▶ _Exercise requirements_: From the line that contains "Сварочные аппараты (сварочное оборудование)" down to the last line of the data below, transcribe every line exactly.

-- Opening Marker --

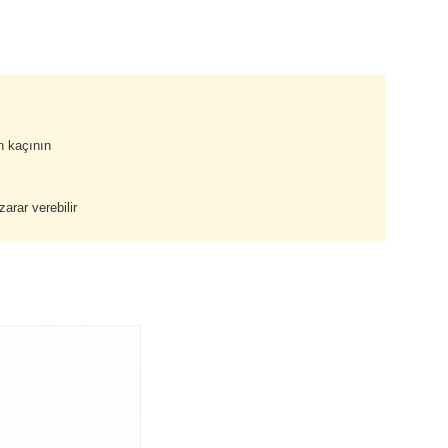
n kaçının
arar verebilir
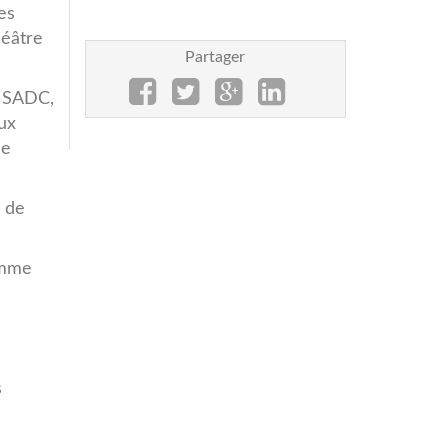
es
héâtre
Partager
a SADC,
ux
le
s de
omme
s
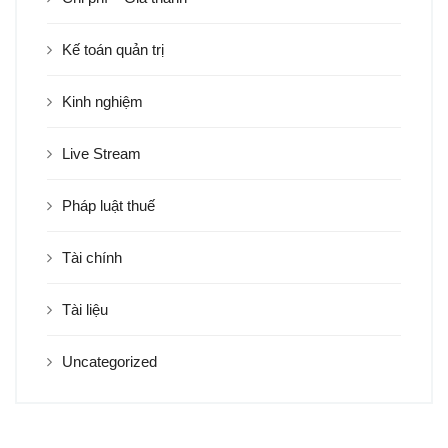
Kế toán quản trị
Kinh nghiệm
Live Stream
Pháp luật thuế
Tài chính
Tài liệu
Uncategorized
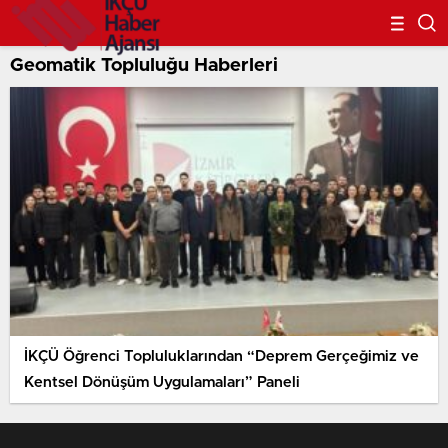
Geomatik Topluluğu Haberleri
İKÇÜ Öğrenci Topluluklarından “Deprem Gerçeğimiz ve
Kentsel Dönüşüm Uygulamaları” Paneli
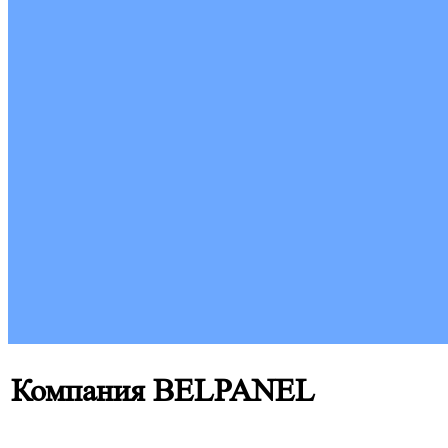
Компания BELPANEL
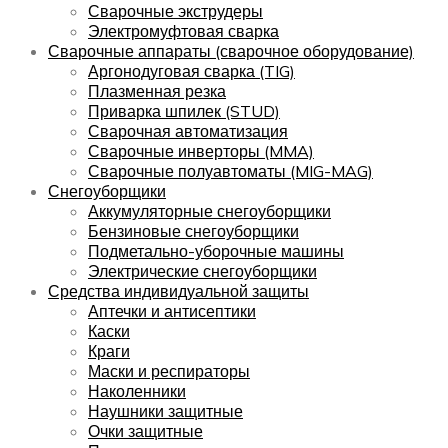
Сварочные экструдеры
Электромуфтовая сварка
Сварочные аппараты (сварочное оборудование)
Аргонодуговая сварка (TIG)
Плазменная резка
Приварка шпилек (STUD)
Сварочная автоматизация
Сварочные инверторы (MMA)
Сварочные полуавтоматы (MIG-MAG)
Снегоуборщики
Аккумуляторные снегоуборщики
Бензиновые снегоуборщики
Подметально-уборочные машины
Электрические снегоуборщики
Средства индивидуальной защиты
Аптечки и антисептики
Каски
Краги
Маски и респираторы
Наколенники
Наушники защитные
Очки защитные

-- Closing Marker --

▶ _Result below_:
Сварочные аппараты (сварочное оборудование)
Аргонодуговая сварка (TIG)
Плазменная резка
Приварка шпилек (STUD)
Сварочная автоматизация
Сварочные инверторы (MMA)
Сварочные полуавтоматы (MIG-MAG)
Снегоуборщики
Аккумуляторные снегоуборщики
Бензиновые снегоуборщики
Подметально-уборочные машины
Электрические снегоуборщики
Средства индивидуальной защиты
Аптечки и антисептики
Каски
Краги
Маски и респираторы
Наколенники
Наушники защитные
Очки защитные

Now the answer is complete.